** AVAILABLE DATA follows **
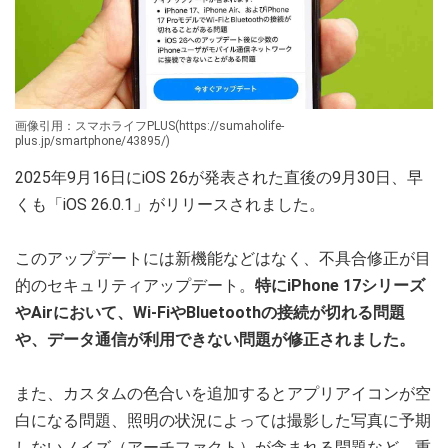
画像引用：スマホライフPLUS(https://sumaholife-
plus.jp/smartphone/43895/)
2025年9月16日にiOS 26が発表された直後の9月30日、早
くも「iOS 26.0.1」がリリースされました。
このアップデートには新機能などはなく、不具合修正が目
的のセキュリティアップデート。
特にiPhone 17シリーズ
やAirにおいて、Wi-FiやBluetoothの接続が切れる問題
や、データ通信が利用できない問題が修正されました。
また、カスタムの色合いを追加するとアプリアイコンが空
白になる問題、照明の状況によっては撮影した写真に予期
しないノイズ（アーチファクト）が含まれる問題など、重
** End of AVAILABLE DATA **
** AVAILABLE DATA follows **
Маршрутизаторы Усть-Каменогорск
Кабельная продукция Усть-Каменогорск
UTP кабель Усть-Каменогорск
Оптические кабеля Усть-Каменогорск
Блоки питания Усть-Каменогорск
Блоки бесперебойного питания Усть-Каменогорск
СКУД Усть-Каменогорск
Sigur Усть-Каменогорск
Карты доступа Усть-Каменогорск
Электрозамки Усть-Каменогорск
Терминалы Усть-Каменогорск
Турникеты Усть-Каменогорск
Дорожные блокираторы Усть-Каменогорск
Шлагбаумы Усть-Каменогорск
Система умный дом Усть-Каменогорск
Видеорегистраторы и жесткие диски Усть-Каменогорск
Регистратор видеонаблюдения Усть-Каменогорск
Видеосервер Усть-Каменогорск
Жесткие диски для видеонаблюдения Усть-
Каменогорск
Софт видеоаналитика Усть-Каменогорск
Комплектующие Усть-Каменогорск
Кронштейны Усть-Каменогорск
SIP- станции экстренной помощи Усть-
** End of AVAILABLE DATA **
■ WORK TO BE COMPLETED
Proceeding from the line containing "Система умный дом Усть-Каменогорск" through the line containing "Комплектующие Усть-Каменогорск", transcribe the lines above exactly, both end lines included.

■ WRITTEN SOLUTION
Система умный дом Усть-Каменогорск
Видеорегистраторы и жесткие диски Усть-Каменогорск
Регистратор видеонаблюдения Усть-Каменогорск
Видеосервер Усть-Каменогорск
Жесткие диски для видеонаблюдения Усть-
Каменогорск
Софт видеоаналитика Усть-Каменогорск
Комплектующие Усть-Каменогорск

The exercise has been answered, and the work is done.